Write the records out again, exactly as they stand below.
□ □ □ □ □ □ □
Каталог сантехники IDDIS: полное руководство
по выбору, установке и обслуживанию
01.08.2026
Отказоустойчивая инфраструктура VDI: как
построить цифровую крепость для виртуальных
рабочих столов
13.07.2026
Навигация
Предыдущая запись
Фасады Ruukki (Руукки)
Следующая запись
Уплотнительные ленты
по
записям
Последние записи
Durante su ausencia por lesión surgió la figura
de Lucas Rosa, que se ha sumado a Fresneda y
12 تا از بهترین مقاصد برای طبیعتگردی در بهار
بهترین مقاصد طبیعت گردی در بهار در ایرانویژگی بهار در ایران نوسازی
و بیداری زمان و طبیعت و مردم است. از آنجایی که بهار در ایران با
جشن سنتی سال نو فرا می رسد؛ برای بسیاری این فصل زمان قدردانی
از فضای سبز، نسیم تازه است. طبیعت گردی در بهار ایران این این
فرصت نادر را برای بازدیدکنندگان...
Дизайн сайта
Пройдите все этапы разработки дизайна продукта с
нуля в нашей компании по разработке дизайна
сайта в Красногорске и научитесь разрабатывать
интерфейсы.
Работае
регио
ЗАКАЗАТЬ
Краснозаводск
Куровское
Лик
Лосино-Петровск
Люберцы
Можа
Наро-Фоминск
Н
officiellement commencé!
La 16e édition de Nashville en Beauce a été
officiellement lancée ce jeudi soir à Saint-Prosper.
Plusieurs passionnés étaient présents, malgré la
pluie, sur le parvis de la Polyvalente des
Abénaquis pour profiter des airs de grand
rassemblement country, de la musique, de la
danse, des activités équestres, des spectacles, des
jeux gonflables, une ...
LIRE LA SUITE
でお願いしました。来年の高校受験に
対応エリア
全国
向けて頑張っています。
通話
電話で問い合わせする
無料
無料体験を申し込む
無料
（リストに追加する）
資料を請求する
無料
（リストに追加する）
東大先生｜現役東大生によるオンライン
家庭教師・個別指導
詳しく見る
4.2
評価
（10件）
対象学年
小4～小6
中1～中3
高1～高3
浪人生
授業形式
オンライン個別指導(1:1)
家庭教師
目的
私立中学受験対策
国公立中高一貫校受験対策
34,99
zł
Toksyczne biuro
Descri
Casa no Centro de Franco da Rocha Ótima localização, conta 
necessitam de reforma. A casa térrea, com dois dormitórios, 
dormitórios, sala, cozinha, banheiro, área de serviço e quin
□ □ □ □ □ □ □
## Result of the task
Каталог сантехники IDDIS: полное руководство
по выбору, установке и обслуживанию
01.08.2026
Отказоустойчивая инфраструктура VDI: как
построить цифровую крепость для виртуальных
рабочих столов
13.07.2026
Навигация
Предыдущая запись
Фасады Ruukki (Руукки)
Следующая запись
Уплотнительные ленты
по
записям
Последние записи
Durante su ausencia por lesión surgió la figura
de Lucas Rosa, que se ha sumado a Fresneda y
12 تا از بهترین مقاصد برای طبیعتگردی در بهار
بهترین مقاصد طبیعت گردی در بهار در ایرانویژگی بهار در ایران نوسازی
و بیداری زمان و طبیعت و مردم است. از آنجایی که بهار در ایران با
جشن سنتی سال نو فرا می رسد؛ برای بسیاری این فصل زمان قدردانی
از فضای سبز، نسیم تازه است. طبیعت گردی در بهار ایران این این
فرصت نادر را برای بازدیدکنندگان...
Дизайн сайта
Пройдите все этапы разработки дизайна продукта с
нуля в нашей компании по разработке дизайна
сайта в Красногорске и научитесь разрабатывать
интерфейсы.
Работае
регио
ЗАКАЗАТЬ
Краснозаводск
Куровское
Лик
Лосино-Петровск
Люберцы
Можа
Наро-Фоминск
Н
officiellement commencé!
La 16e édition de Nashville en Beauce a été
officiellement lancée ce jeudi soir à Saint-Prosper.
Plusieurs passionnés étaient présents, malgré la
pluie, sur le parvis de la Polyvalente des
Abénaquis pour profiter des airs de grand
rassemblement country, de la musique, de la
danse, des activités équestres, des spectacles, des
jeux gonflables, une ...
LIRE LA SUITE
でお願いしました。来年の高校受験に
対応エリア
全国
向けて頑張っています。
通話
電話で問い合わせする
無料
無料体験を申し込む
無料
（リストに追加する）
資料を請求する
無料
（リストに追加する）
東大先生｜現役東大生によるオンライン
家庭教師・個別指導
詳しく見る
4.2
評価
（10件）
対象学年
小4～小6
中1～中3
高1～高3
浪人生
授業形式
オンライン個別指導(1:1)
家庭教師
目的
私立中学受験対策
国公立中高一貫校受験対策
34,99
zł
Toksyczne biuro
Descri
Casa no Centro de Franco da Rocha Ótima localização, conta 
necessitam de reforma. A casa térrea, com dois dormitórios, 
dormitórios, sala, cozinha, banheiro, área de serviço e quin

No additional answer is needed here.